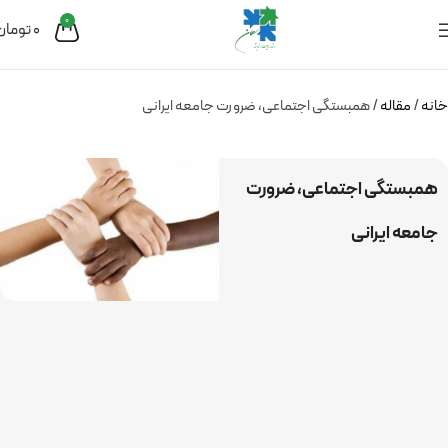
0
0
تومان
خانه
مقاله
همبستگی اجتماعی، ضرورت جامعه ایرانی
همبستگی اجتماعی، ضرورت
جامعه ایرانی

Assigned task ▸ Each entry is to be output exactly, and no picture is to appear.

Reply ▸
0
0
تومان
خانه
مقاله
همبستگی اجتماعی، ضرورت جامعه ایرانی
همبستگی اجتماعی، ضرورت
جامعه ایرانی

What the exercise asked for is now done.